═══ DATA SUPPLIED ═══

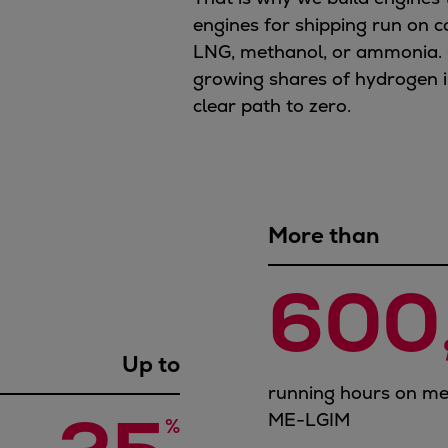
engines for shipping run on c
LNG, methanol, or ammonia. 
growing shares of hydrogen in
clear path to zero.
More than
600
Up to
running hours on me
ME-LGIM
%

═══
═══ DATA SUPPLIED ═══

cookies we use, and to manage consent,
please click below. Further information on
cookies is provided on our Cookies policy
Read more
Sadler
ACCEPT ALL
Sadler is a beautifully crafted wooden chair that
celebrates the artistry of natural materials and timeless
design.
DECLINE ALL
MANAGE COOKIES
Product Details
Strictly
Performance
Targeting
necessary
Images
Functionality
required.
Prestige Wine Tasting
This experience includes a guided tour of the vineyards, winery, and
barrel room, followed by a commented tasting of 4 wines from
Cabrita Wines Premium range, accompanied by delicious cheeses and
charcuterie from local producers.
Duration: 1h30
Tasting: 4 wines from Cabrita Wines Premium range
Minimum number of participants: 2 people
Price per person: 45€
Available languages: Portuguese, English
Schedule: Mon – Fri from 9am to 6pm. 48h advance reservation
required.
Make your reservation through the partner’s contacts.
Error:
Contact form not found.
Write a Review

═══

[TASK GOAL]: Search the entries for the word "Premium" and copy every line that holds it.

[WRITTEN REPLY]:
Cabrita Wines Premium range, accompanied by delicious cheeses and
Tasting: 4 wines from Cabrita Wines Premium range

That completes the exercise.